Bagi mereka yang buta huruf dibuka kemungkinan untuk mengajukan gugatan secara lisan kepada Ketua Pengadilan Negeri yang berwenang untuk mengadili suatu perkara perdata, karena bentuk gugatan lisan diatur dalam Pasal 120 HIR (Pasal 144 RBg) yang berbunyi: “bilamana penggugat buta huruf maka surat gugatannya dapat dimasukkan dengan lisan kepada Ketua Pengadilan Negeri, yang mencatat gugatan atau menyuruh mencatatnya”. Ketentuan gugatan lisan yang diatur HIR ini, selain untuk mengakomodir kepentingan penggugat buta huruf yang jumlahnya masih sangat banyak di Indonesia pada masa pembentukan peraturan ini, juga membantu rakyat kecil yang tidak mampu menunjuk jasa seorang advokat atau kuasa hukum karena dapat memperoleh bantuan dari Ketua Pengadilan yang berwenang untuk mengadili suatu perkara perdata untuk membuatkan gugatan yang diinginkan.
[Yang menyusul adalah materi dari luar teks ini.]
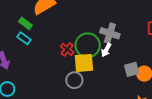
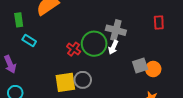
green rectangle: (25, 23) -> (19, 20), moved, turned 48
yellow square: (84, 63) -> (65, 82), moved

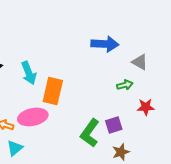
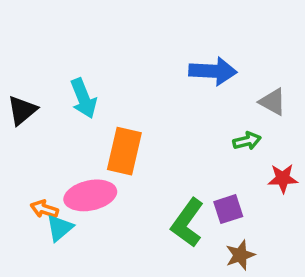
cyan arrow: (29, 73) -> (83, 98), moved
cyan triangle: (15, 148) -> (60, 228), moved

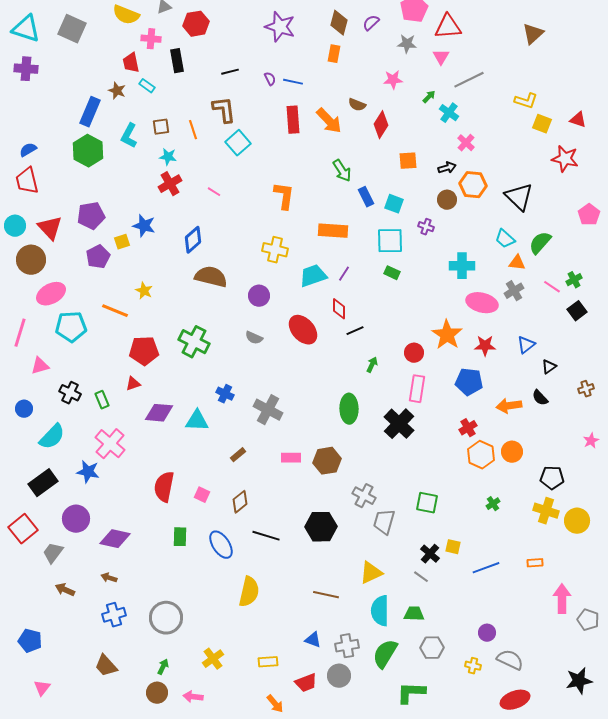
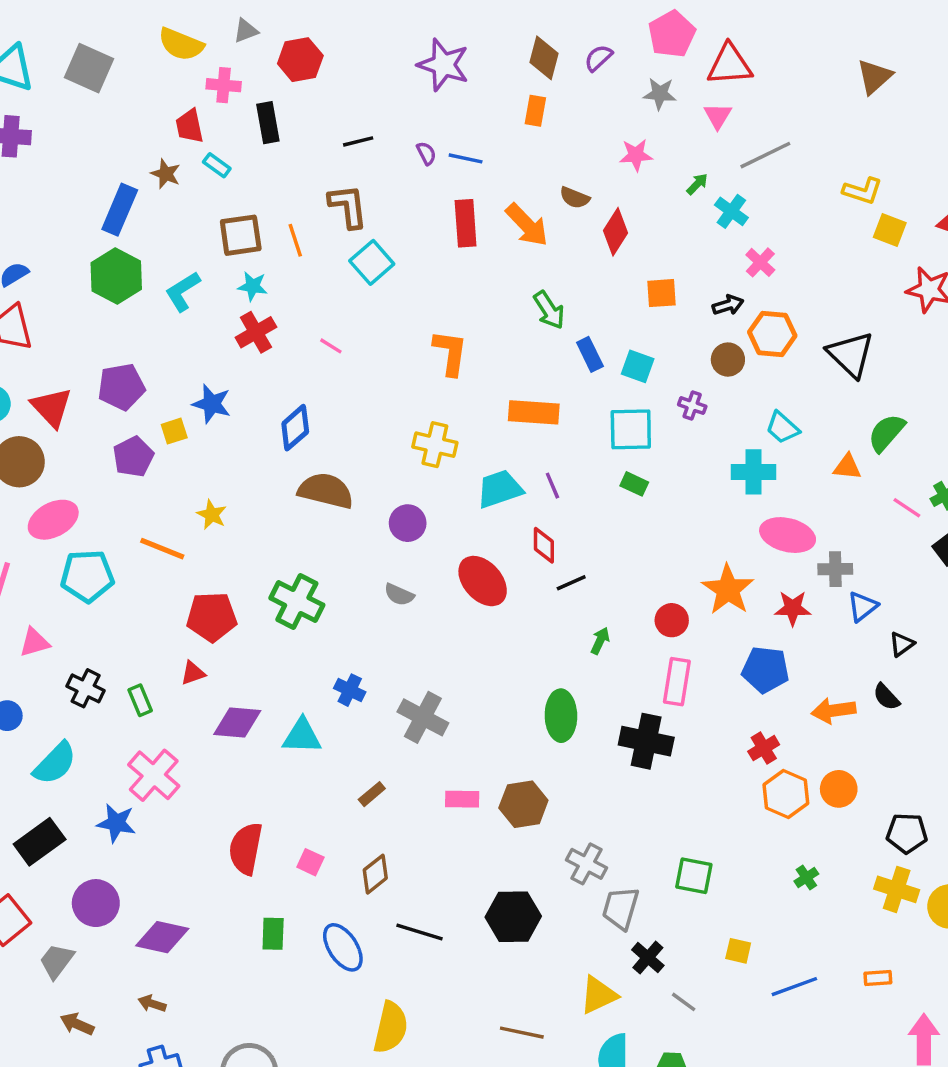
brown square: (161, 127) -> (241, 235), size x1.5
cyan L-shape: (129, 136) -> (183, 291), moved, turned 30
cyan trapezoid: (505, 239) -> (782, 428), moved
purple line: (344, 274) -> (552, 486), turned -56
gray cross: (514, 291) -> (835, 569), moved, turned 30
black cross: (399, 424) -> (646, 741), turned -32
black cross: (430, 554) -> (648, 958), moved

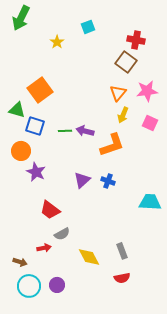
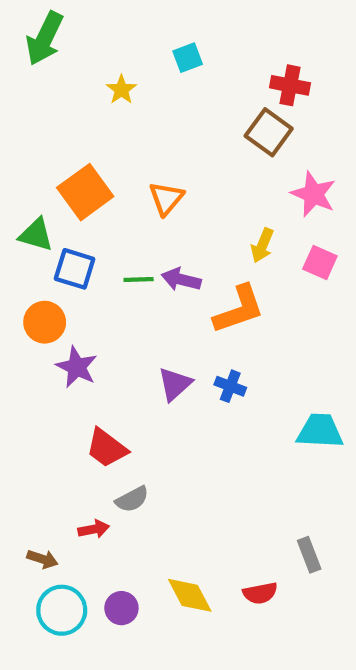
pink star: (147, 91) -> (313, 194), turned 30
orange triangle: (118, 93) -> (166, 198), moved
gray rectangle: (122, 251) -> (309, 555), moved
yellow diamond: (89, 257) -> (190, 595), moved

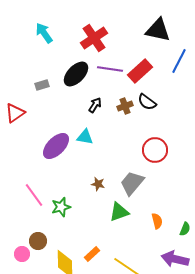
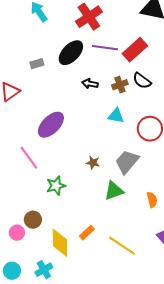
black arrow: (95, 105) -> (90, 84), turned -112
cyan triangle: (85, 137) -> (116, 116), moved
pink line: (34, 195) -> (29, 158), moved

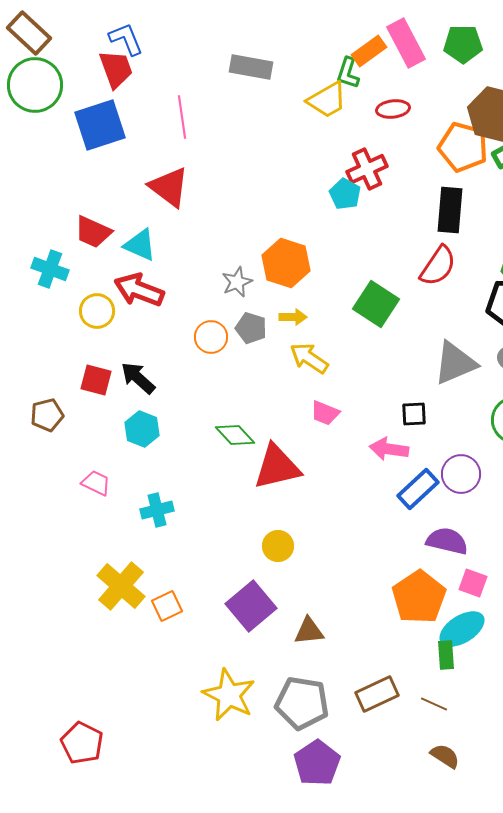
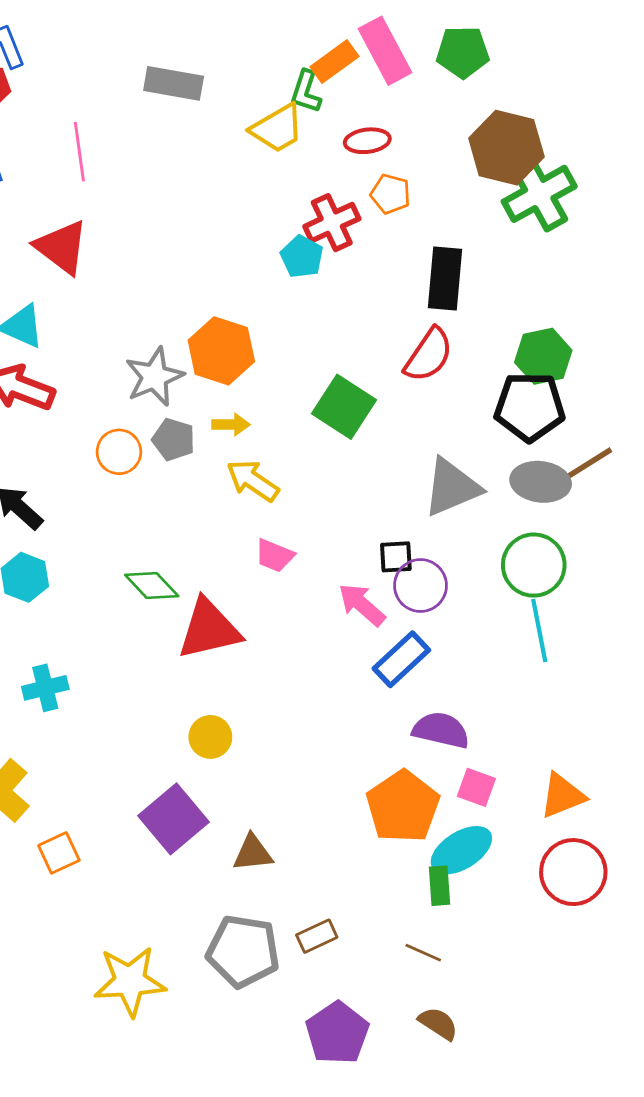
orange pentagon: (463, 147) -> (390, 194), moved, size x0.6
gray star: (237, 282) -> (154, 377), size x1.4
pink arrow: (389, 449) -> (362, 605), turned 33
purple circle: (461, 474) -> (420, 586), moved
orange square: (167, 606) -> (59, 853), moved
brown rectangle: (377, 694) -> (317, 936), moved, size x0.7
yellow star: (229, 695) -> (130, 981), moved, turned -30
purple pentagon: (317, 763) -> (337, 1033), moved

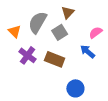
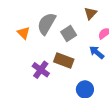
brown triangle: (68, 12) -> (90, 13), moved
purple cross: (28, 55) -> (41, 70), moved

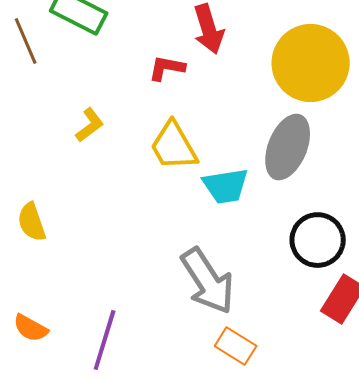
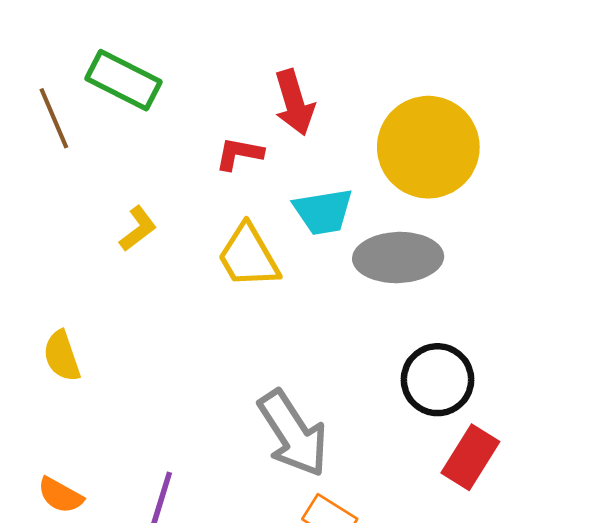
gray ellipse: (288, 147) -> (398, 258), turned 66
cyan trapezoid: (226, 186) -> (323, 212), moved

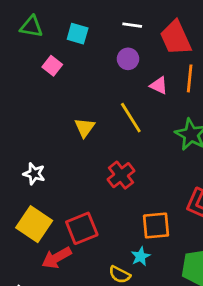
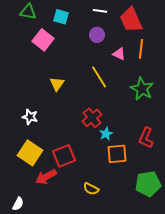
pink square: (52, 66) -> (43, 40), size x1.5
yellow triangle: (85, 127) -> (57, 84), moved
cyan star: (141, 256) -> (106, 134), moved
Perbedaan Berdasarkan Ciri

Permohonan

  1. Masalah yang diajukan bersifat kepentingan sepihak saja.
  2. Permasalahan yang dimohon penyesuaian kepada Pengadilan Negeri pada prinsipnya tanpa sengketa dengan pihak lain.
  3. Tidak ada orang lain atau pihak ketiga yang ditarik sebagai lawan, tetapi bersifat bebas murni dan mutlak satu pihak (ex-parte).
  4. Hakim mengeluarkan suatu penetapan.

Gugatan

  1. Permasalahan hukum yang diajukan ke pengadilan mengandung sengketa.
    
  2. Terjadi sengketa di antara para pihak, di antara 2 (dua) pihak atau lebih.
  3. Pihak yang satu berkedudukan sebagai penggugat dan pihak yang lainnya berkedudukan sebagai tergugat.
    
  4. Hakim mengeluarkan putusan untuk dijatuhkan kepada pihak yang berperkara.